Épisodes

  • Episode 257 | Spider Whisperer
    Sep 22 2025

    This episode is an accidental triumph of chaos, built on derailed intentions and the unintentional arrival of a co-host who was allegedly not supposed to be there. The cast tries to re-create a lost episode, but what they actually produce is something arguably better: a meandering, overstuffed, strangely compelling hour that veers from Container Store conspiracies to spider whispering, to debating whether eating one's own feces makes a dog irredeemably stupid.

    Skippy Rose returns and contributes real narrative weight—relatable stories about childbirth, teaching in China, and Uber flirtations via Google Translate—grounding the male insanity with bursts of vulnerable, whip-smart humor. Meanwhile, the usual crew (Alex, John, Nick) descend into a kind of absurdist stand-up free-for-all, with side quests into Great Wall of China myths, DIY crow militias, and hypothetical spider-based superhero identities.

    Despite no structure and the usual ADHD editing approach, the episode works.
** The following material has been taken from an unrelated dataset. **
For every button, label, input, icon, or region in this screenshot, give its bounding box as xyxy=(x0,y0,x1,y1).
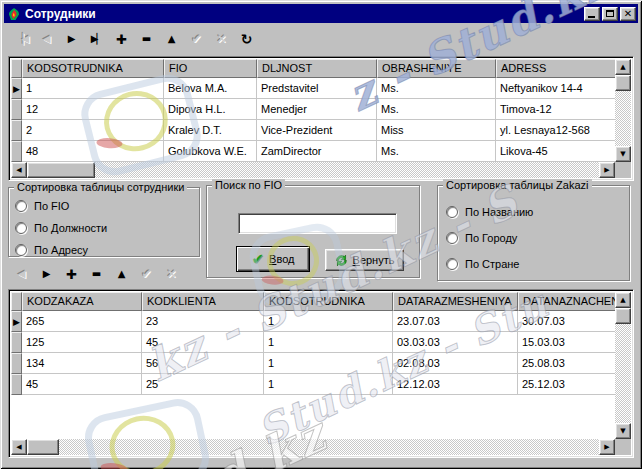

Why? Because it’s funny. Not polished, not purposeful, but genuinely laugh-out-loud funny. There’s even a 9/11 romantic backstory that somehow doesn’t feel offensive—a true feat of tonal balance or maybe just the listener becoming numb to their antics.

    Would I recommend this episode?

    Yes—though not to your mom. This one’s for listeners who like their comedy unfiltered, unhinged, and occasionally brilliant in spite of itself.

    Rating: 8/10 – “Container Coffin of Gold.”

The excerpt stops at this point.